Einem kompletten Verzicht auf Energieimporte erteilte die Generaldirektorin für Energie bei der EU-Kommission, Ditte Juul Jørgensen, eine Absage. "Das wäre nicht besonders effizient", sagte die dänische Politikerin in Tirol. Stattdessen will sie Wasserstoff-Partnerschaften mit Staaten außerhalb der EU, etwa in Nordafrika, forcieren.

"Ihr habt euch abhängig gemacht"

Um die Abhängigkeit von russischem Gas zu reduzieren, setzt die EU laut Jørgensen langfristig auf drei Maßnahmen: Zunächst müsse Europa viel weniger Energie verbrauchen – und dabei enger zusammenarbeiten. Ein positives Beispiel ist für sie die Einigung der EU-Energieminister, den Gasverbrauch um 15 Prozent zu reduzieren. Der neue, geringere Energiebedarf werde künftig aus erneuerbaren Quellen gedeckt. Nur für den kleinen Rest Erdgas, der etwa in der Industrie noch nicht vollständig ersetzt werden kann, sucht man nach alternativen Lieferanten.

Dass Europa überhaupt erst so abhängig von russischem Gas werden konnte, sieht Jurij Witrenko auch in einer nicht zu Ende gedachten, "politisch nicht nachhaltigen" Umsetzung der Energiewende. Er war ukrainischer Energieminister und ist nun Chef des staatlichen Energiekonzerns Naftogaz. "Ihr habt euch abhängig gemacht, indem ihr euch Gas als Übergangslösung ausgesucht habt", sagte Witrenko, der in Alpbach per Video aus einem Luftschutzbunker zugeschaltet wurde.

Umstrittene Übergangslösung

Jørgensen verteidigte die Linie, Gas als Übergangslösung heranzuziehen, und auch die umstrittene EU-Taxonomie, welche Gas- und Atomenergie als nachhaltiges Investment klassifiziert. "Die Taxonomie sagt nicht, dass diese Energieträger grün sind, aber dass sie notwendig sind für den Übergang", so die Generaldirektorin.

Auch in der Ukraine hätten fossilen Brennstoffe laut dem Naftogaz-Chef viel Schaden angerichtet. Korruption und Populismus seien vor allem durch das "sowjetische Erbe" des hohen Verbrauchs an fossilen Brennstoffen grassiert, sagte Witrenko in Alpbach. Er denke, dass die aktuelle Situation die Energiewende beschleunigen werde. Es werde zwar Konsequenzen haben, wenn Putin den Gashahn zudrehen sollte. "Aber es wird der letzte Winter sein, in dem ihr an diesen Konsequenzen leidet", so Witrenko in Richtung EU. Auch die Ukraine will in einem Jahr kein russisches Gas mehr importieren.

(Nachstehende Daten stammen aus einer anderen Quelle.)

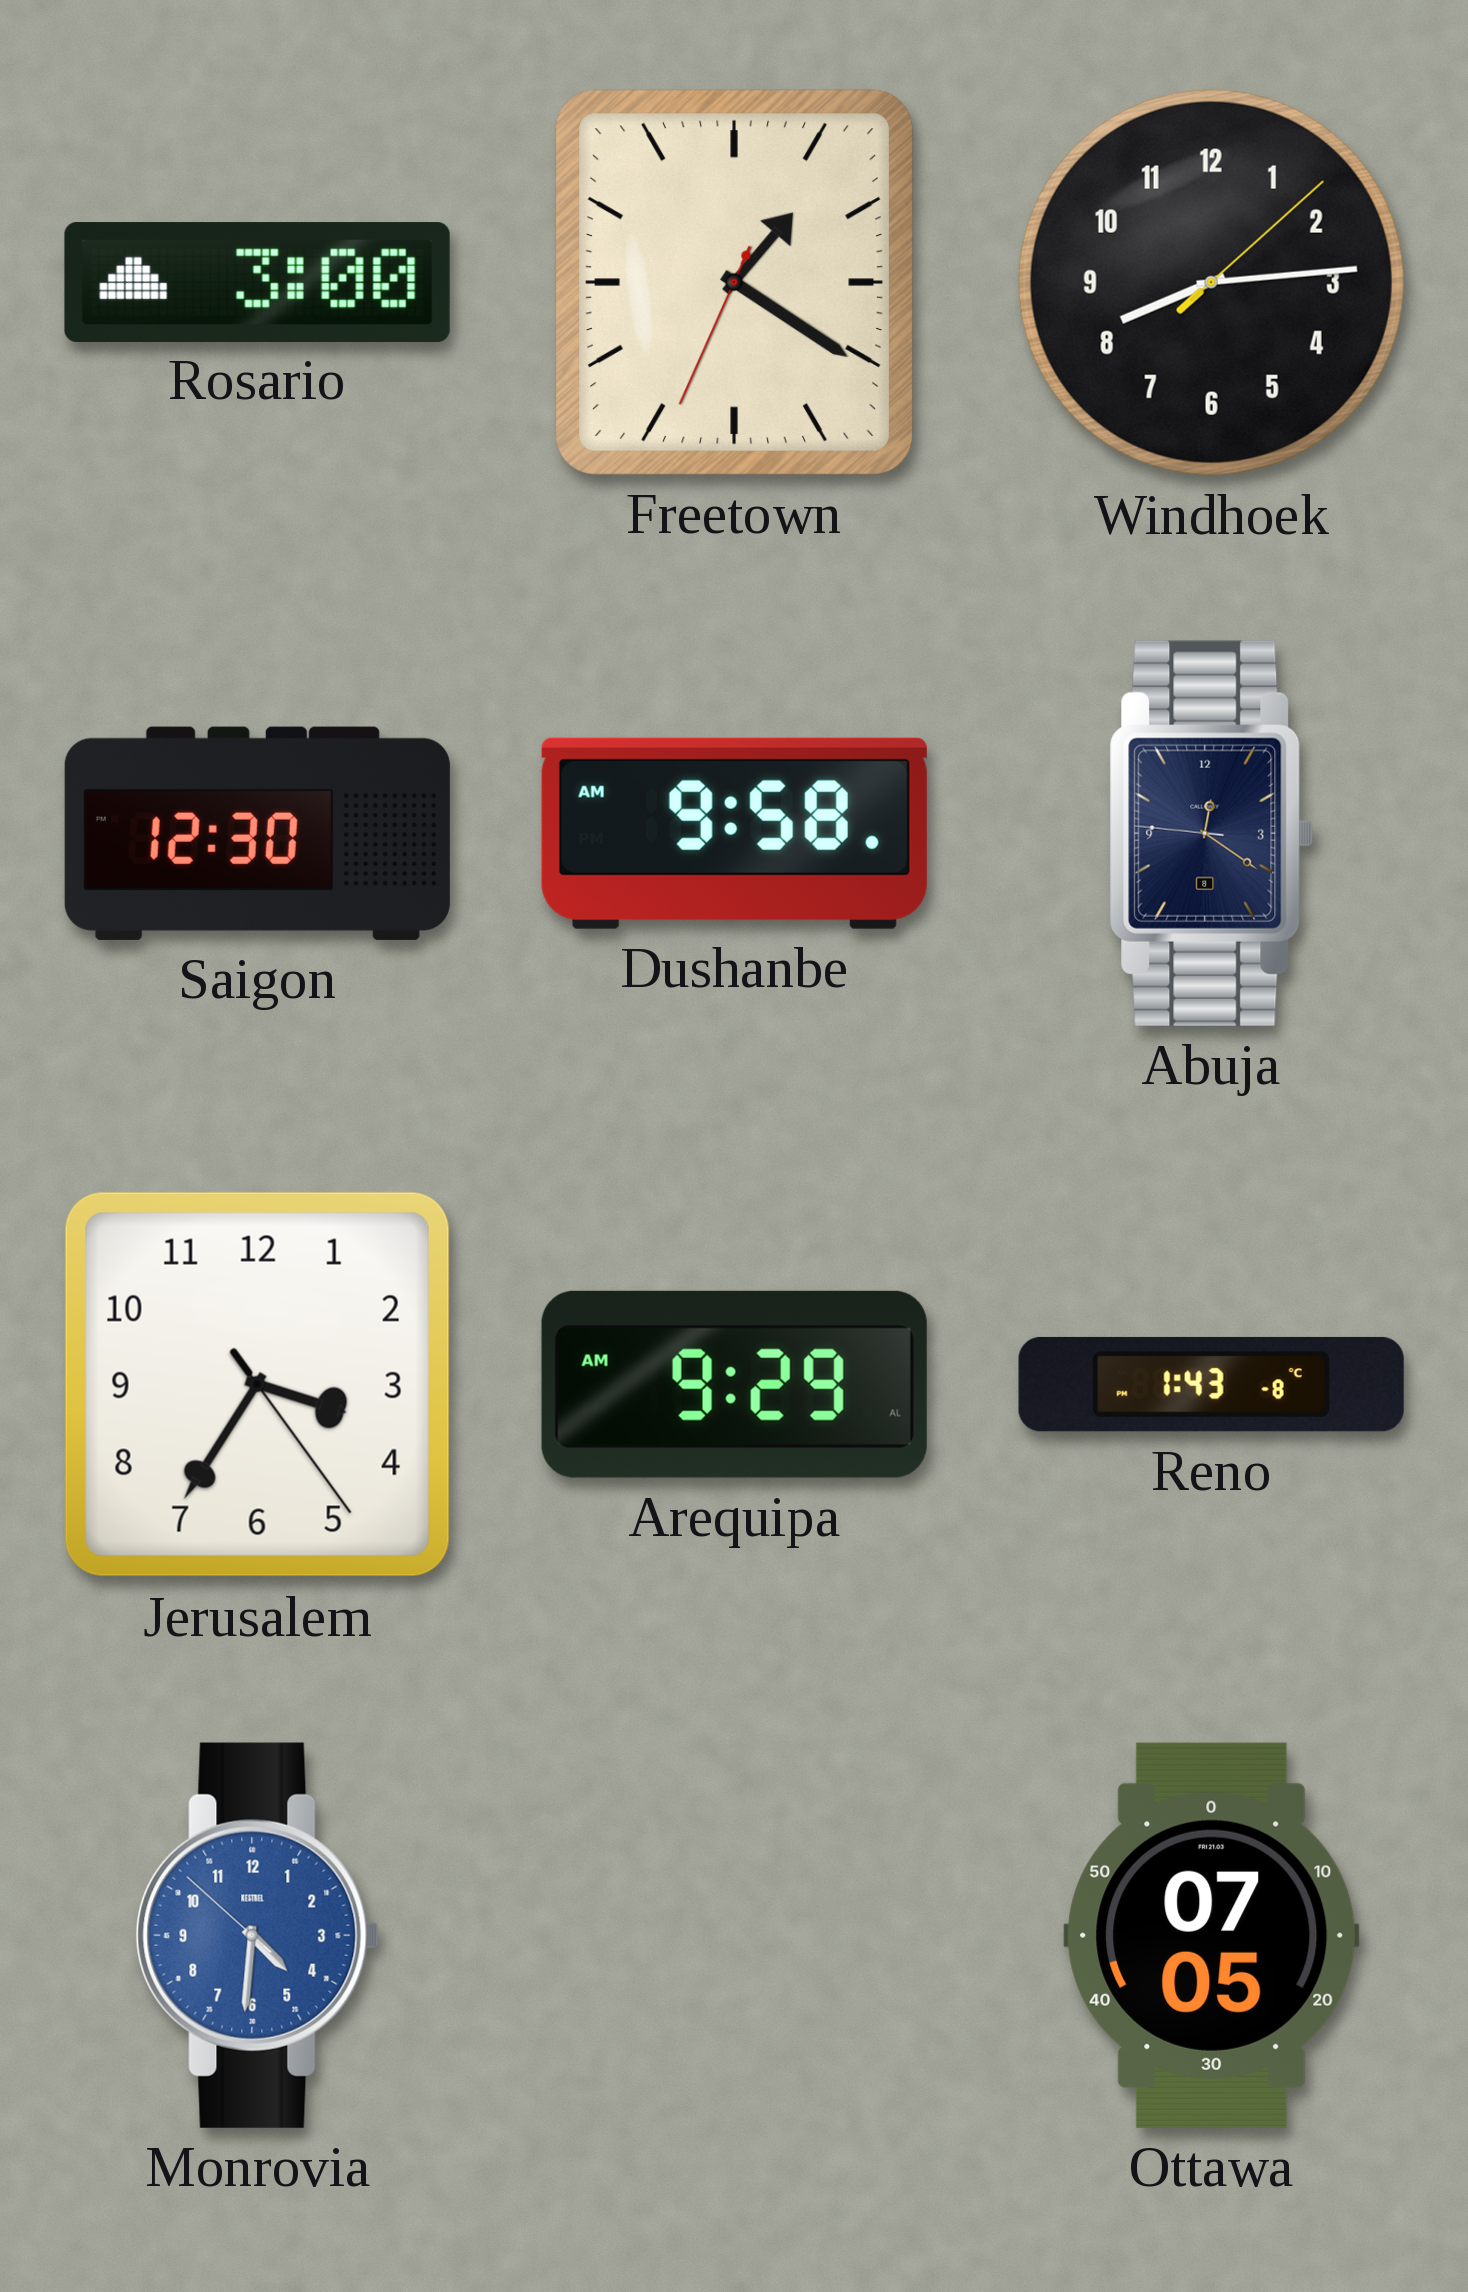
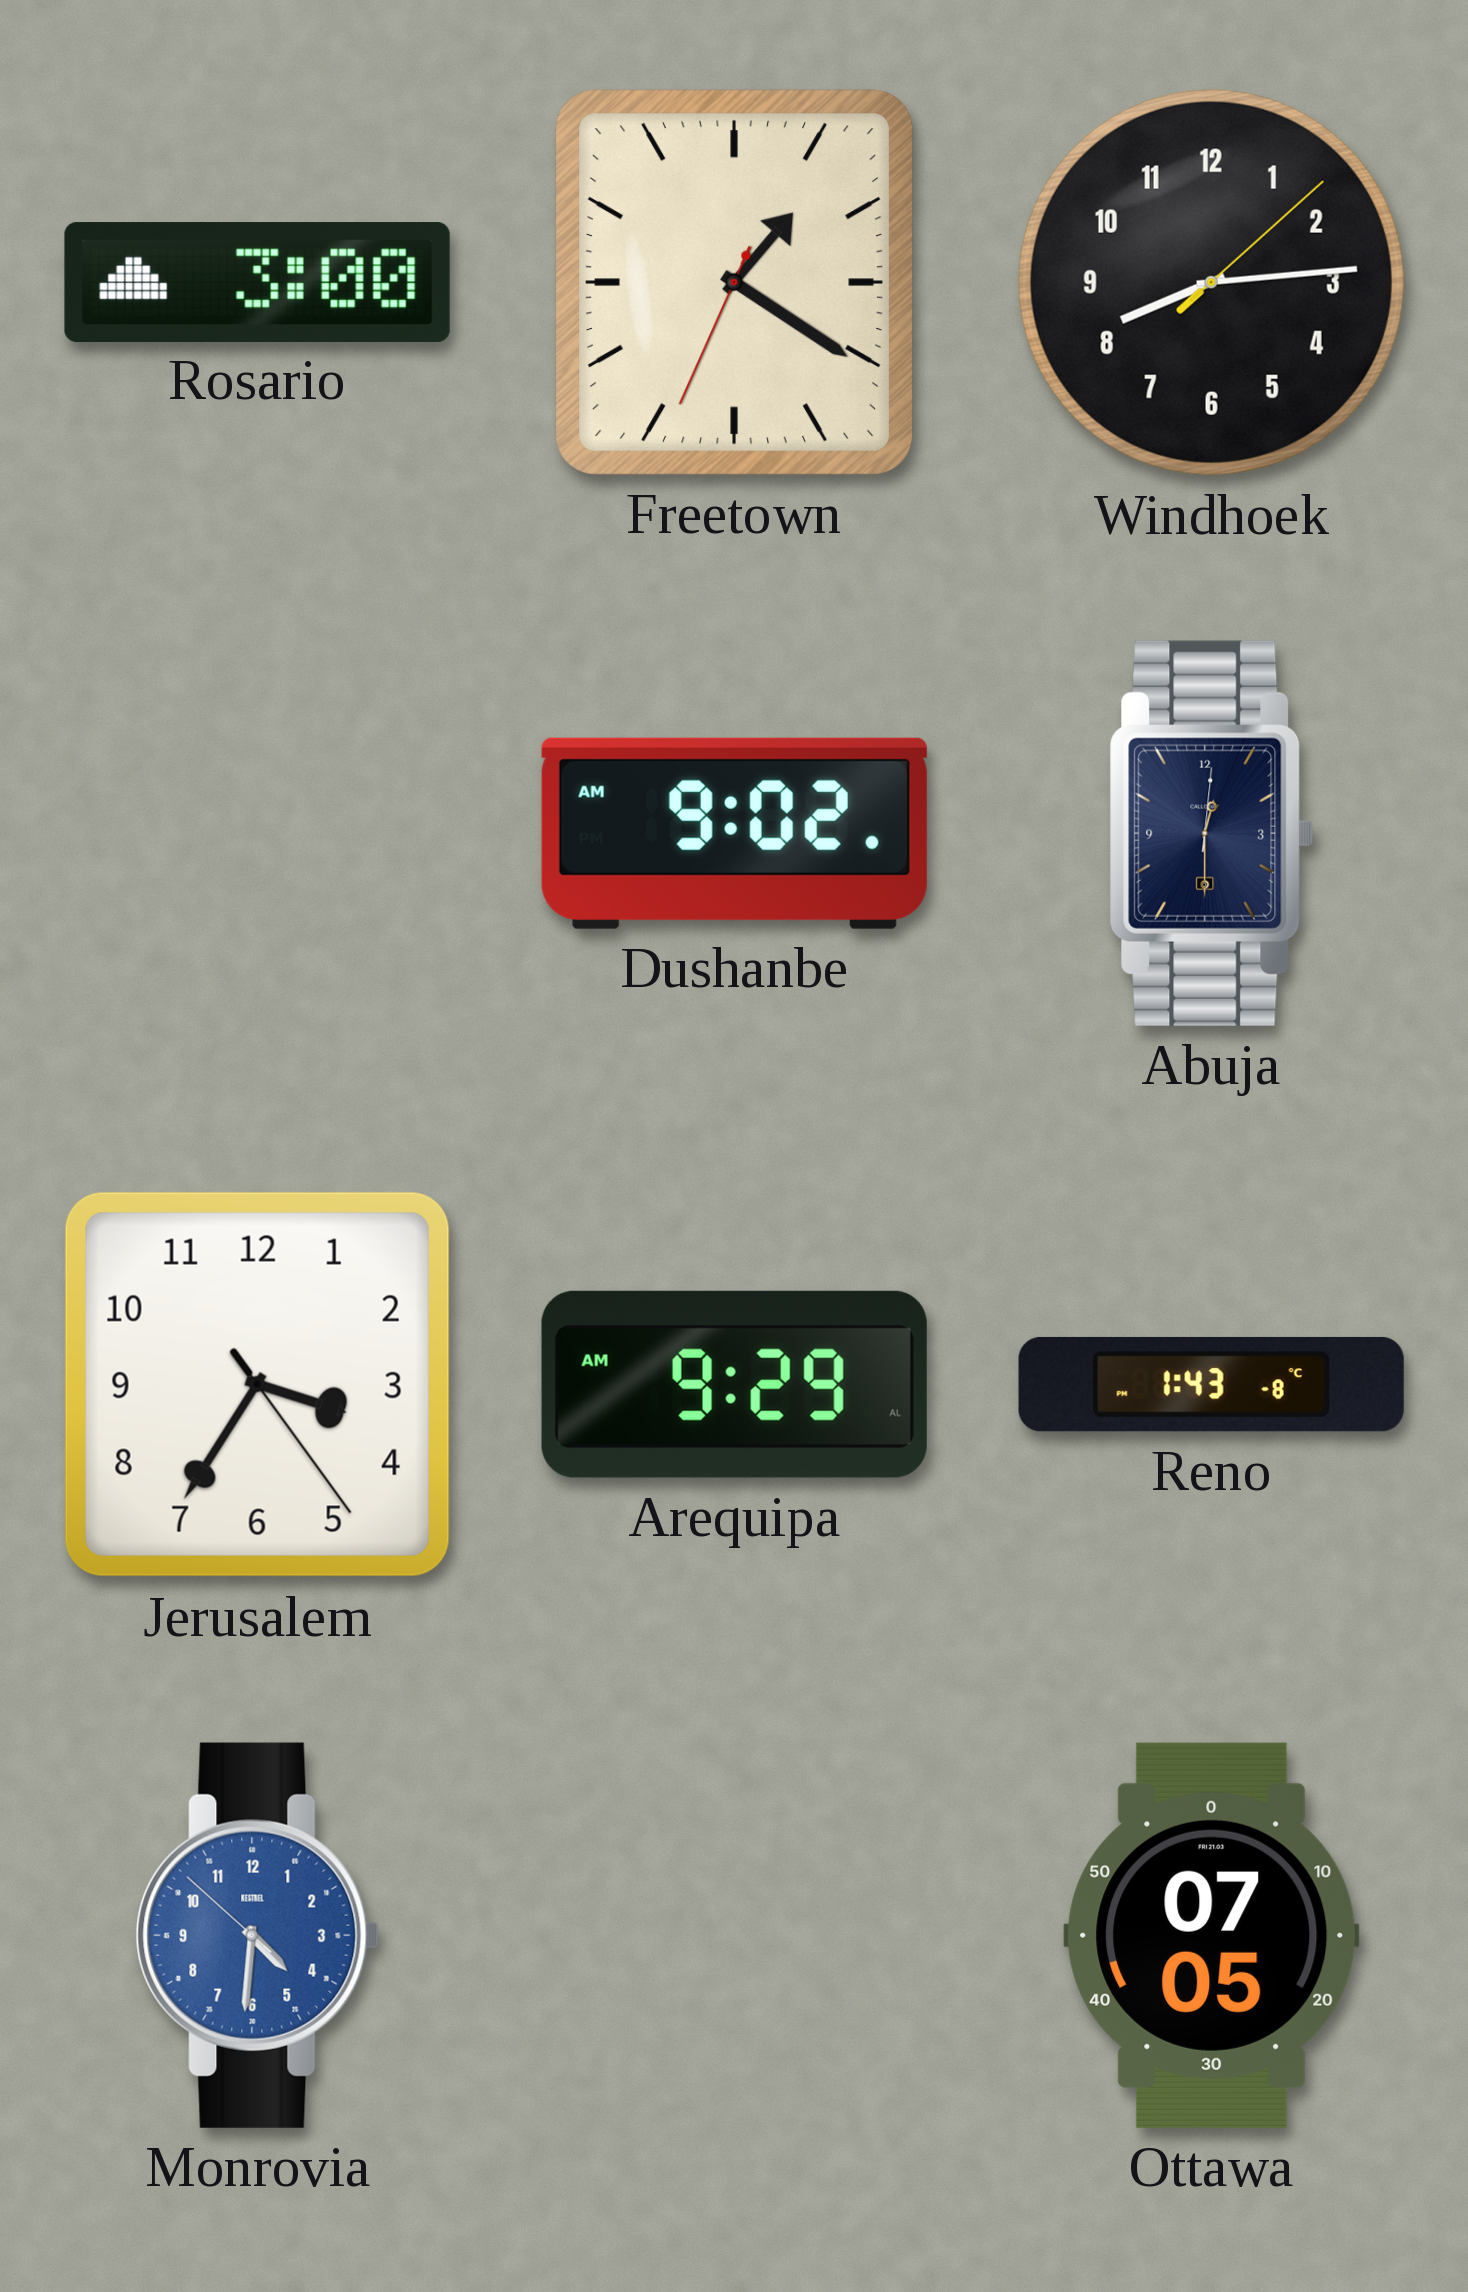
Saigon: 12:30 -> none
Dushanbe: 9:58 -> 9:02
Abuja: 12:20 -> 12:30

Fast alle Solarmodule aus China

Mit der Energiewende werden allerdings andere Materialien relevant – die durchaus auch geopolitische Sprengkraft bergen. So liegen viele Metalle, die für die Produktion von Batterien, Solarzellen oder Windturbinen notwendig sind, in einigen wenigen Gebieten. Rund 80 Prozent aller Photovoltaik-Module werden derzeit in China gefertigt, wie es in einem kürzlich erschienenen Bericht der Internationalen Energieagentur (IEA) heißt. Weiters schätzt die Organisation, dass China bei wichtigen Bestandteilen der Solarzellen bald einen Marktanteil von 95 Prozent erreichen wird.

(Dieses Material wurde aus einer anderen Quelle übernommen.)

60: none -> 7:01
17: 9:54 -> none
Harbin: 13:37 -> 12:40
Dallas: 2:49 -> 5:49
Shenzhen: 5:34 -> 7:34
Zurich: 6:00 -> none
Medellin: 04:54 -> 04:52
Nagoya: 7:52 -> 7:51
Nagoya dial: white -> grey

"Einer der größten Fehler war, dass wir die Solarindustrie in Europa zerstört haben", sagte Johannes Stangl vom Complexity Science Hub, der auch Fridays for Future Wien mitgegründet hat. Vor allem Deutschland war Anfang der 2000er-Jahre ein globaler Vorreiter in der Produktion von Photovoltaik-Modulen, verlor dann aber gegenüber China den Anschluss.

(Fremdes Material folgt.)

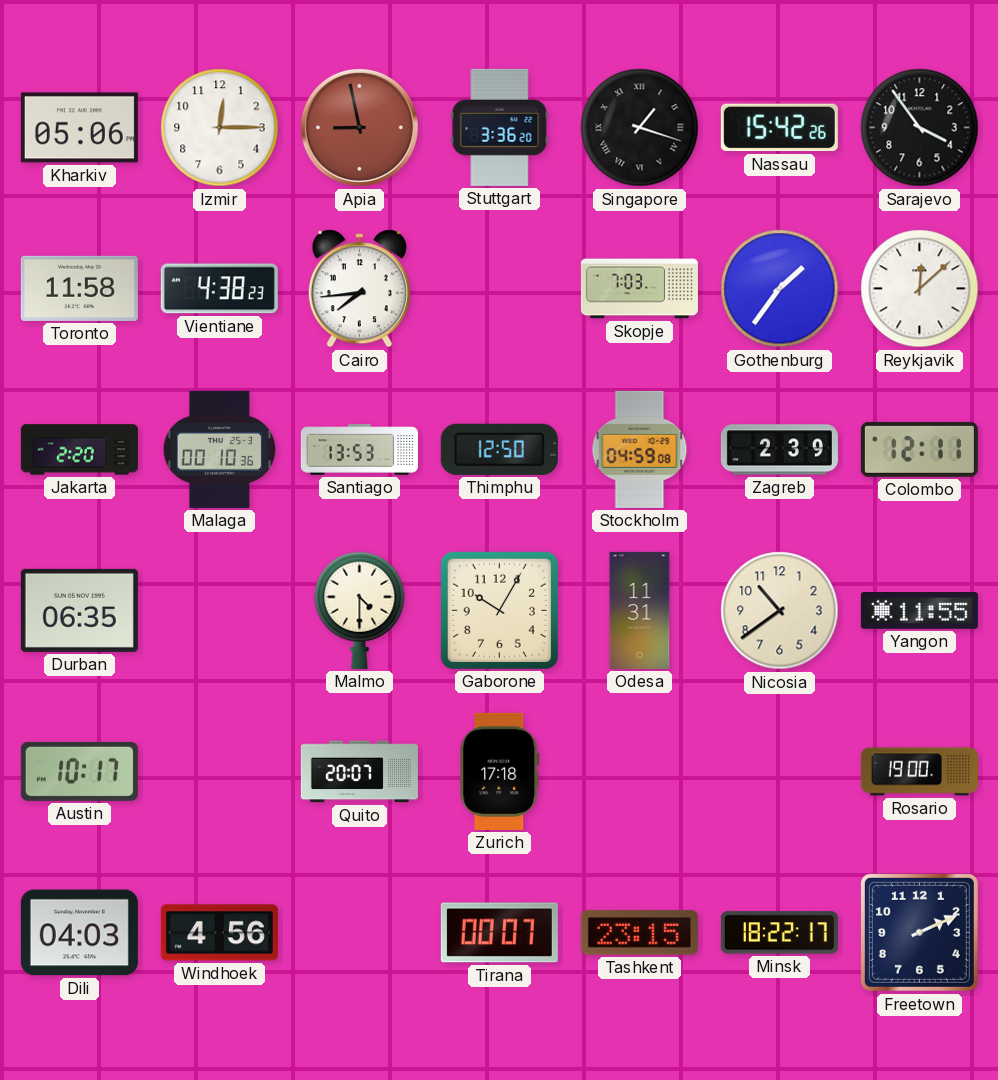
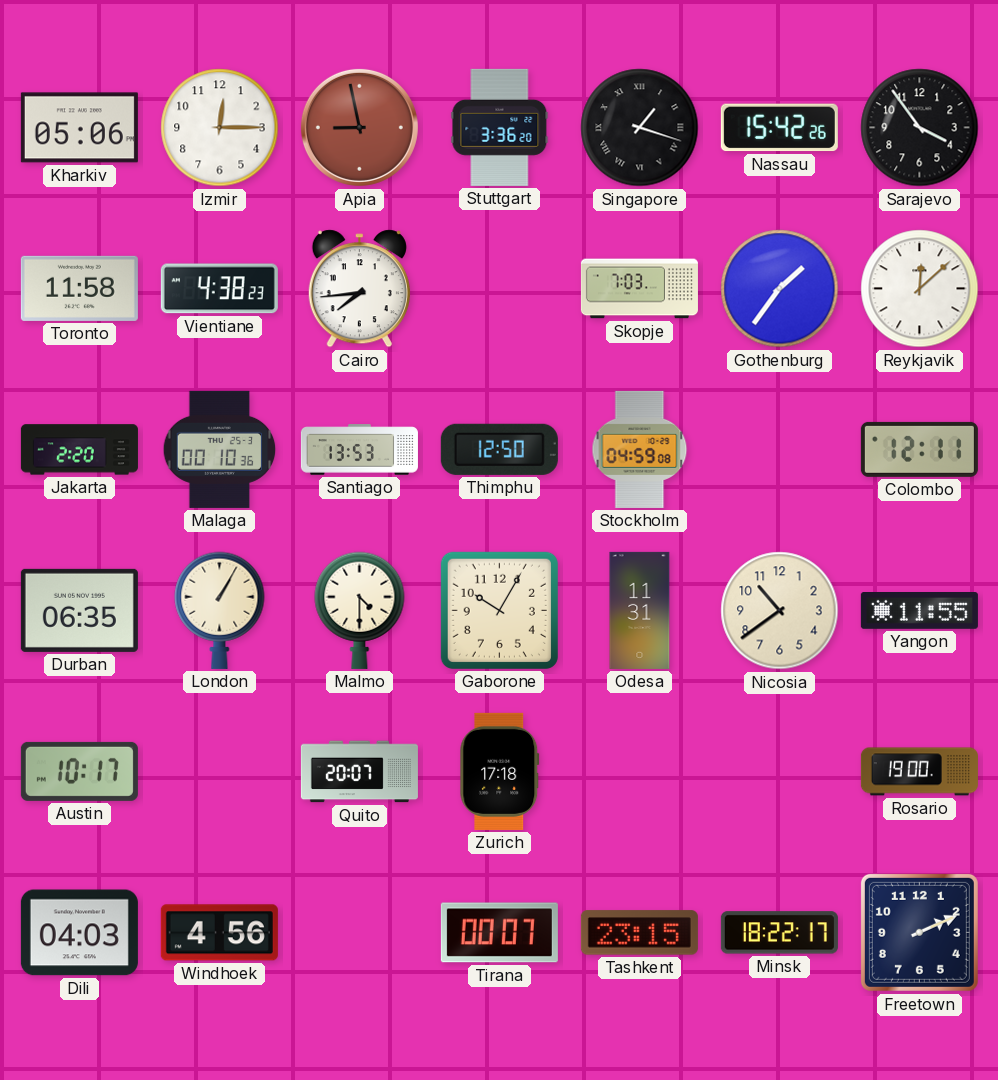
Zagreb: 2:39 -> none
London: none -> 1:05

"Natürlich müssen wir aufpassen, dass wir eine Abhängigkeit nicht durch eine andere ersetzen", sagte Jørgensen. Bei der Herstellung von Windturbinen stehe Europa nicht schlecht da, die verbliebene Solarindustrie sei außerdem "sehr hochwertig". Dank der EU-Rohstoffstrategie sollen einmal importierte Materialien außerdem immer wieder recycelt werden. Die derzeitige Abhängigkeit von fossilen Brennstoffen könne man zudem nicht mit den zum Bau notwendigen Rohstoffen vergleichen. "Wenn wir die Anlagen einmal haben, dann ist der Strom unserer", so die Generalsekretärin. (pp, 24.8.2022)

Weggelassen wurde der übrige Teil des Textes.